* **What you should do**:
In the reply, include exactly the lines of the entries below from the first to the line with "Published July 22, 2026", that line included.

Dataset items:
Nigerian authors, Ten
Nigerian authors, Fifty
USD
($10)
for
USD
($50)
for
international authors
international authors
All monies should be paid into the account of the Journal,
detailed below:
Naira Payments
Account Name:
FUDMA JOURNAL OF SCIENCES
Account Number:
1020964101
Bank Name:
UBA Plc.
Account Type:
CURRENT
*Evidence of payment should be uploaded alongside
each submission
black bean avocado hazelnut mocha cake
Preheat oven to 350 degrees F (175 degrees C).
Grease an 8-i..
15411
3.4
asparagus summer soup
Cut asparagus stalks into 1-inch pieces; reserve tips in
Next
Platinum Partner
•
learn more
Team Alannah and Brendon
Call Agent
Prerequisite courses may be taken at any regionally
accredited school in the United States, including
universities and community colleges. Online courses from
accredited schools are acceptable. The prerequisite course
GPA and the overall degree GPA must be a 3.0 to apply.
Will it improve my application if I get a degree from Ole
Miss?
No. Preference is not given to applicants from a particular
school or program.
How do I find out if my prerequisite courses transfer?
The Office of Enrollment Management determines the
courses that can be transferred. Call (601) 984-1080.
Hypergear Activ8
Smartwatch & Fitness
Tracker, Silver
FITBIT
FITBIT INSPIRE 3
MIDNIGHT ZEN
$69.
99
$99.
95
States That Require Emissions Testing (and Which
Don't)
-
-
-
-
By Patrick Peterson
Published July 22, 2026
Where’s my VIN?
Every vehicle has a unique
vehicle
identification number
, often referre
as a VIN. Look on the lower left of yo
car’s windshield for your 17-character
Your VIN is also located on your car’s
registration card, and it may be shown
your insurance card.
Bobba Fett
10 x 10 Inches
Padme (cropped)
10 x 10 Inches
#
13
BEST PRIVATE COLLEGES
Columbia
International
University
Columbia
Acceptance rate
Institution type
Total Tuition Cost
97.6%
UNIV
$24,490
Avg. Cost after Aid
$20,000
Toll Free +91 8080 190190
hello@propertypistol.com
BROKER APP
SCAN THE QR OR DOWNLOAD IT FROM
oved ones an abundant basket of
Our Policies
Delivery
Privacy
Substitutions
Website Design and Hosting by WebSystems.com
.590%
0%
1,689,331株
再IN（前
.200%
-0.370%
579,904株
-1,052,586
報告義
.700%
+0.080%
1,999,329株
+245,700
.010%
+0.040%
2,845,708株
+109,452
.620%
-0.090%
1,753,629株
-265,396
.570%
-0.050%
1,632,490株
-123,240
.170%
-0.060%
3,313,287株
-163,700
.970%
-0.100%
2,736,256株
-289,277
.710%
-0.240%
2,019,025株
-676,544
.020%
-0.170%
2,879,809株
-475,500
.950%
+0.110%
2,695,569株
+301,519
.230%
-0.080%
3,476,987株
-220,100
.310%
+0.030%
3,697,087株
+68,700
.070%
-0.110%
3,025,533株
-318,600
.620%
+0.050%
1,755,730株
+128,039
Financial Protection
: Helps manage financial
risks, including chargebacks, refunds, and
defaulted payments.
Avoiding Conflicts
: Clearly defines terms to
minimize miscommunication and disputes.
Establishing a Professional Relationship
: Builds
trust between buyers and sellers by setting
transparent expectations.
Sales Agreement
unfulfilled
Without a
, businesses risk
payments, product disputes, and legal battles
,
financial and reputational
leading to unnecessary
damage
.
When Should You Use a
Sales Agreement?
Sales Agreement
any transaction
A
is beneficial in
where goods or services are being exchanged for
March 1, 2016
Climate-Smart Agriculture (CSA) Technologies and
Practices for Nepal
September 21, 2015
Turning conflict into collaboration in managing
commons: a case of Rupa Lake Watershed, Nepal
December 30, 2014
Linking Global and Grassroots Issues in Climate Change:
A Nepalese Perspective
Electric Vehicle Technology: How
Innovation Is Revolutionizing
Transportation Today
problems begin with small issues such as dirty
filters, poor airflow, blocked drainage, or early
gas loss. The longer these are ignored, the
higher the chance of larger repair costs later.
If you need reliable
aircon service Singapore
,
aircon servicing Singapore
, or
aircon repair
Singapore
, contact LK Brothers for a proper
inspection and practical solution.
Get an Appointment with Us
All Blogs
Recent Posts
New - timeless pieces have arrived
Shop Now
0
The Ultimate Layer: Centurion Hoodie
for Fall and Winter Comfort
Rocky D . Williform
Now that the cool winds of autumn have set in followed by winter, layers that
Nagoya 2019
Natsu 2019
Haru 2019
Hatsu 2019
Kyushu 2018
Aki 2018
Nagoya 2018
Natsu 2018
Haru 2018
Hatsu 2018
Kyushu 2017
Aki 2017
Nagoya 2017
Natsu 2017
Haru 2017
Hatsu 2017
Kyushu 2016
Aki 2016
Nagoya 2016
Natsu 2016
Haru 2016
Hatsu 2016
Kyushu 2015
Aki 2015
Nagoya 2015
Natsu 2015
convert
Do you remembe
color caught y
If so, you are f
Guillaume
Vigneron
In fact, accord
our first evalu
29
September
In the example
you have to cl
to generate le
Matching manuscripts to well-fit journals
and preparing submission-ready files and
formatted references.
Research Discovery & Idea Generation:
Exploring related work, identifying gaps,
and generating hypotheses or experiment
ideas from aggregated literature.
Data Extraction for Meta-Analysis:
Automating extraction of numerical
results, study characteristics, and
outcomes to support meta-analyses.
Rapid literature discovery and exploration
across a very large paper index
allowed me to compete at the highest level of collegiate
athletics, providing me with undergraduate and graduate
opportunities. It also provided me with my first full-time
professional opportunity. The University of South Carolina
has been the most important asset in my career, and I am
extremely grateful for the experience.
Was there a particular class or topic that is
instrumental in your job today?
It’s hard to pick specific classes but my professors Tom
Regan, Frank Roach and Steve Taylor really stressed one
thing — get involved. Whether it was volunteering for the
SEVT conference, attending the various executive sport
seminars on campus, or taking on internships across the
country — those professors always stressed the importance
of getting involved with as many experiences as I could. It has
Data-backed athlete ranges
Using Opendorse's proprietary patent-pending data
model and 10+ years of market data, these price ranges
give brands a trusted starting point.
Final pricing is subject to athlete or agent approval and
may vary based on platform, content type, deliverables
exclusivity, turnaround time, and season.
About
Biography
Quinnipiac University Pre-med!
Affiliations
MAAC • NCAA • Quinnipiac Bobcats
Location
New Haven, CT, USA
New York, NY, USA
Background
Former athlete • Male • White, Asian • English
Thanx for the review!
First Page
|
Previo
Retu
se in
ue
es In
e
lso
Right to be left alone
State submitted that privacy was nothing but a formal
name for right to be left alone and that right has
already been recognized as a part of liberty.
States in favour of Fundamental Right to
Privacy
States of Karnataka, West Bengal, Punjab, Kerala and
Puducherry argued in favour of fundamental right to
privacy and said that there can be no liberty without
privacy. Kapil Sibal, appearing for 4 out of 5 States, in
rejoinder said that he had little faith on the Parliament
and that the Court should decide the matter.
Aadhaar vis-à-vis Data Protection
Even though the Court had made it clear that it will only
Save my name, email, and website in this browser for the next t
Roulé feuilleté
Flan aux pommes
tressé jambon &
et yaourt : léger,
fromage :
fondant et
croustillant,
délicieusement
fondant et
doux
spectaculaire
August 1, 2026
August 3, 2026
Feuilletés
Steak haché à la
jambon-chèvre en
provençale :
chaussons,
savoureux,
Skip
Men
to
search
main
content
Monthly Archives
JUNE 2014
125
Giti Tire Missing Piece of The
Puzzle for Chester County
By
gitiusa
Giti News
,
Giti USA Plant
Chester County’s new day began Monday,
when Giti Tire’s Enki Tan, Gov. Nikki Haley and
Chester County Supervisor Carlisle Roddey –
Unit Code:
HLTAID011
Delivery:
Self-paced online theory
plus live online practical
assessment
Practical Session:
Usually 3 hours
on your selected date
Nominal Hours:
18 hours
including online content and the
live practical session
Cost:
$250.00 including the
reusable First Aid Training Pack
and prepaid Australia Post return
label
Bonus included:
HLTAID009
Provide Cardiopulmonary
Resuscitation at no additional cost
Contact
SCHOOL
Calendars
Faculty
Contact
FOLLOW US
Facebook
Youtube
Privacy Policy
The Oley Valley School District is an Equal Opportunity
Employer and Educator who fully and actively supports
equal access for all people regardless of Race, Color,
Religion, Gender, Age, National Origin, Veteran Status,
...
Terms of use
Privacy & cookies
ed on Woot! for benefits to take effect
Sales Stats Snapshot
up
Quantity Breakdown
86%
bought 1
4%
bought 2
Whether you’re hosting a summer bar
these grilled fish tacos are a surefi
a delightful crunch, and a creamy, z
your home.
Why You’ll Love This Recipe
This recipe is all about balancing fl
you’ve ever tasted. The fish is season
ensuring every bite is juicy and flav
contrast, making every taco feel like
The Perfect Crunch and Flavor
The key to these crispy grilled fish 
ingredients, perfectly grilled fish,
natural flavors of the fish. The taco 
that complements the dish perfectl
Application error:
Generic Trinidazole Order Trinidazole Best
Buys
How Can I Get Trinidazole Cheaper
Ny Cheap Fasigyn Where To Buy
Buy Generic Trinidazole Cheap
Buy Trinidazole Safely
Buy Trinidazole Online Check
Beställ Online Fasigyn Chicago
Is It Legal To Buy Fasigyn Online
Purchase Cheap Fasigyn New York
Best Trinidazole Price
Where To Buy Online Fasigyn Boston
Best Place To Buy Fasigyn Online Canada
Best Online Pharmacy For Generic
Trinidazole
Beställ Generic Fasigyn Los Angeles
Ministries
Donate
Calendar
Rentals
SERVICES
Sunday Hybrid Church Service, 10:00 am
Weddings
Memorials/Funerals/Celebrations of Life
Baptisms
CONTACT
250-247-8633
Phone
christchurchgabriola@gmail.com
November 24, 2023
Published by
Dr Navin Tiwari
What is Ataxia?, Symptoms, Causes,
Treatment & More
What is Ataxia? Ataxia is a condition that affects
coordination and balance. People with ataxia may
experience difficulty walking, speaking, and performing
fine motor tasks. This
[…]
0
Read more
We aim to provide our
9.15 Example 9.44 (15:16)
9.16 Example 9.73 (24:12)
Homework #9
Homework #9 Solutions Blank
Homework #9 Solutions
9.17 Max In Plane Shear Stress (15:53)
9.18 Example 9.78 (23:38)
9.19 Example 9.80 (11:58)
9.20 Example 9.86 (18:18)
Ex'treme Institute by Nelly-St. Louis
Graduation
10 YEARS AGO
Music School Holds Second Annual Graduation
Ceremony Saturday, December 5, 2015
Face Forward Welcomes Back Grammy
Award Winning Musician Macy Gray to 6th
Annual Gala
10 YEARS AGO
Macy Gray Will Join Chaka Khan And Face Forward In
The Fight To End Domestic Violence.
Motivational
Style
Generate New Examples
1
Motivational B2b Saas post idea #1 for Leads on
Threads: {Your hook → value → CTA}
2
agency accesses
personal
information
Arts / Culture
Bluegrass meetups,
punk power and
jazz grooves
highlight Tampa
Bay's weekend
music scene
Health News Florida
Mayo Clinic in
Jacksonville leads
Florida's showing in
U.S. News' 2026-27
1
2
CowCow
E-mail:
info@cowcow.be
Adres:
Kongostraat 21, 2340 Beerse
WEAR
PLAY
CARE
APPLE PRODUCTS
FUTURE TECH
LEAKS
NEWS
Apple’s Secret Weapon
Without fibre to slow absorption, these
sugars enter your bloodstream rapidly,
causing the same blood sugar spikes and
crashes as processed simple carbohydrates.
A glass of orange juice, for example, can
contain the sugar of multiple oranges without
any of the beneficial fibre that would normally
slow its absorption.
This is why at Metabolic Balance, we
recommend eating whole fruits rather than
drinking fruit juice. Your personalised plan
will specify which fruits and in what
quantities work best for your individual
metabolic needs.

* **Solution to the problem**:
Nigerian authors, Ten
Nigerian authors, Fifty
USD
($10)
for
USD
($50)
for
international authors
international authors
All monies should be paid into the account of the Journal,
detailed below:
Naira Payments
Account Name:
FUDMA JOURNAL OF SCIENCES
Account Number:
1020964101
Bank Name:
UBA Plc.
Account Type:
CURRENT
*Evidence of payment should be uploaded alongside
each submission
black bean avocado hazelnut mocha cake
Preheat oven to 350 degrees F (175 degrees C).
Grease an 8-i..
15411
3.4
asparagus summer soup
Cut asparagus stalks into 1-inch pieces; reserve tips in
Next
Platinum Partner
•
learn more
Team Alannah and Brendon
Call Agent
Prerequisite courses may be taken at any regionally
accredited school in the United States, including
universities and community colleges. Online courses from
accredited schools are acceptable. The prerequisite course
GPA and the overall degree GPA must be a 3.0 to apply.
Will it improve my application if I get a degree from Ole
Miss?
No. Preference is not given to applicants from a particular
school or program.
How do I find out if my prerequisite courses transfer?
The Office of Enrollment Management determines the
courses that can be transferred. Call (601) 984-1080.
Hypergear Activ8
Smartwatch & Fitness
Tracker, Silver
FITBIT
FITBIT INSPIRE 3
MIDNIGHT ZEN
$69.
99
$99.
95
States That Require Emissions Testing (and Which
Don't)
-
-
-
-
By Patrick Peterson
Published July 22, 2026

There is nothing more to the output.